Soon manufacturers were selling a wide array of EVs ranging from trams to trolleys, to cars, and even locomotives. Interest in electric cars blossomed in the late 1890s and early 1900s. As roads improved and became more extensive, demand for greater range emerged. A variety of solutions were put forth including the first battery exchanges by an electric utility in Connecticut in 1910 and the first hybrid automobile in 1911. It would not be long until America led the world in number of EVs on the roads.
But the rapid expansion of the country and the limitation of electricity to major cities and towns spelled the end of the electric car. The world wanted to be mobile and EVs simply did not have the range required. Enter Henry Ford and the mass-produced, affordable internal combustion engine, and the EV’s fate was sealed.
Fast forward to modern times and EVs are dominating the automotive news. Thanks to the electric cooperative movement, electricity is available everywhere in the U.S., the majority of roads are paved and environmental concerns are increasing awareness.
While many drawbacks of EVs are gone, there is still a major concern limiting EV growth dubbed “range anxiety.” This stems from the persistent limited range of all EVs. While the Tesla offering provides 270 miles for their all-wheel drive model and 355 miles on their standard models, that pales in comparison to most internal combustion cars. And, the lack of a rapid charging infrastructure is an ongoing impediment. Just like their 20th century predecessors, pure EVs are great “city cars.”
Fortunately, advances in battery technology are hammering away at the range issue. Range is steadily expanding and battery management systems are squeezing out more miles. At the same time, more companies and utilities are installing efficient charging stations at their places of business and in popular public locations.
Range anxiety notwithstanding, EVs have a bright future.
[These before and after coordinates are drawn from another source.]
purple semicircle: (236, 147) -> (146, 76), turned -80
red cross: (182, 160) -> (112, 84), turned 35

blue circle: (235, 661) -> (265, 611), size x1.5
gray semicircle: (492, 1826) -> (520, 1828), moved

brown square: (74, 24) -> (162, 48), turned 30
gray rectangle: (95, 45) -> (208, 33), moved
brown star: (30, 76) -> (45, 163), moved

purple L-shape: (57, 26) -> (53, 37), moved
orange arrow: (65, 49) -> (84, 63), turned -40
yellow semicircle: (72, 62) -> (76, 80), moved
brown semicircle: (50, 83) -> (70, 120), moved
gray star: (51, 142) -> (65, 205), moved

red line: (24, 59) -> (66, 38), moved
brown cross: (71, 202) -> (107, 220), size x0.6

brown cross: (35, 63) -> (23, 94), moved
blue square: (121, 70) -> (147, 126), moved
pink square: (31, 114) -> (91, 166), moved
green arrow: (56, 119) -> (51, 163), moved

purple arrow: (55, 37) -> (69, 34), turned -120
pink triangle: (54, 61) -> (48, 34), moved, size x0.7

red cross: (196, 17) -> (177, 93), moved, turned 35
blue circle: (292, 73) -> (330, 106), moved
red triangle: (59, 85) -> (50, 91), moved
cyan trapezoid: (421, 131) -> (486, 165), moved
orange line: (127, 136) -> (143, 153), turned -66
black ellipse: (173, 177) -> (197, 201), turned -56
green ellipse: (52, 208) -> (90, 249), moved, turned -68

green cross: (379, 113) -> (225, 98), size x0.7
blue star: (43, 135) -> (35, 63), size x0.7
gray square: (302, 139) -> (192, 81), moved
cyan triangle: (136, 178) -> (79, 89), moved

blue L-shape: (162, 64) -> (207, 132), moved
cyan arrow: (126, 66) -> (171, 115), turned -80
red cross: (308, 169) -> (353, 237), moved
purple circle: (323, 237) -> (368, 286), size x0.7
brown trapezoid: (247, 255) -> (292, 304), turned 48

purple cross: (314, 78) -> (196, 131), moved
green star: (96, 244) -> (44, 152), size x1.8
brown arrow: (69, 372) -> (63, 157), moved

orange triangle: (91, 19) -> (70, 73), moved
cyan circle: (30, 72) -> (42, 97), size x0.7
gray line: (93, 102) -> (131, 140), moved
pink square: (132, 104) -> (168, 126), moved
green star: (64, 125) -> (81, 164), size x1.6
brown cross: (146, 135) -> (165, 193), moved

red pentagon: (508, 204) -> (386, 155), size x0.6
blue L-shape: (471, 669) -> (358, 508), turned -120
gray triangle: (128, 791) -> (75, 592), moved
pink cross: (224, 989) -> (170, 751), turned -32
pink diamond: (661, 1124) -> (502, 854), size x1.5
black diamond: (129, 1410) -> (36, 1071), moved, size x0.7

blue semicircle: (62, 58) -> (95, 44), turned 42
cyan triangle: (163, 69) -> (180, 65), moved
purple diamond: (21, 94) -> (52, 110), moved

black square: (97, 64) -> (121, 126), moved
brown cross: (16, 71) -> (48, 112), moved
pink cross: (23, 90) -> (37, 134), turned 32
Prices are dropping and range is expanding so owners can confidently drive nearly everywhere with a little bit of planning. On top of this, the cars are just plain cool. The Tesla Model 3 promises a minimalist interior with all the necessary controls and information presented on a large touchscreen in the center of the console as opposed to using the traditional instrument cluster.
Further, if you’ve never driven an electric vehicle, you are in for a treat. While an internal combustion engine must rev up to speed, an EV has full power at its disposal instantly. Of course, there are limits on this 0-60 mph capability to prevent inexperienced and over-eager drivers from launching themselves into accidents and speeding tickets. They are quiet, well-appointed inside and allow you to forever bypass the lines at the gas station––unless you are in need of some snacks and a slushy.
One final word, if you do purchase an EV, be sure to let your electric cooperative know. The service to your home is sized to meet the demands of your house as they existed when service was connected. Adding the EV charger creates a risk of overloading the wires and transformers powering your home. Overloaded services can fail and leave you in the dark with an uncharged EV. Someday, we’ll all be gliding silently––and cleanly––on our travels.